With my business, I feel more secure. My only concern right now is to grow my business.
RICHARD ROY, 26 MARKETER
I work in a government parastatal. After graduating from Jomo Kenyatta University of Agriculture and Technology (JKUAT), I couldn’t secure a stable job in the field of information and communication technology as fast as I’d expected. As I was searching, I decided to try several money making activities. That’s when I started selling mitumba bales. Shortly afterwards, I got a job as the ICT manager for two different corporate clients.
My motivation for moonlighting was to achieve financial independence. I hated having to wait for pay day to settle my bills. I was also insecure because my main job was based on short-term contracts.
Some employers require total loyalty and commitment. Being able to do something on the side, therefore, comes down to how effectively you divide your time within the week. As a marketer in a government institution, I am expected to work between 8am and 5pm. During this time, I put my best foot forward. Besides, there’s no conflict whatsoever between the government job, my ICT roles, and sale of secondhand clothes.
I get to focus on my side gigs on weekends when I’m off duty, but I also carve out a few hours on weekdays after work to attend to these side hustles.
At this point in my life, I feel that I’m yet to attain financial security. Would I consider taking on more jobs? Certainly. We’re going through very challenging times where a monthly salary isn’t enough to cater for all your needs anymore. To thrive, you must push your limits.
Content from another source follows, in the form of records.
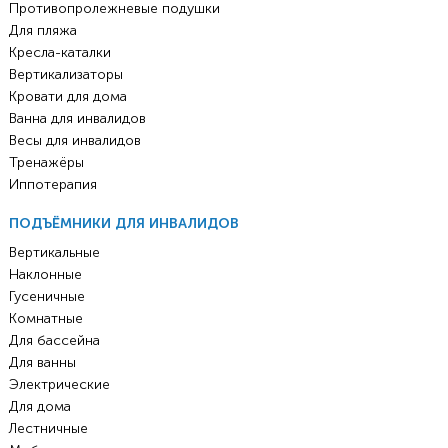
Противопролежневые подушки
Для пляжа
Кресла-каталки
Вертикализаторы
Кровати для дома
Ванна для инвалидов
Весы для инвалидов
Тренажёры
Иппотерапия
ПОДЪЁМНИКИ ДЛЯ ИНВАЛИДОВ
Вертикальные
Наклонные
Гусеничные
Комнатные
Для бассейна
Для ванны
Электрические
Для дома
Лестничные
If I had enough money, I wouldn’t take on multiple jobs. Instead, I’d concentrate on becoming better at what I’m passionate about.
Working multiple jobs has come with a myriad lessons for me. I didn’t realise how much free time I had until I took up these extra gigs. I now use my time wisely. Having clear priorities has made me more decisive, which helps juggle my different roles with ease.
This has also been an opportunity for me to learn negotiation skills that are important in entrepreneurship. I am a better person now.
In terms of fulfillment at work, I’m yet to attain that. Currently, I’m working only for money. I would be happier to get a job that is in line with what I studied in university rather than to take on short term freelance gigs.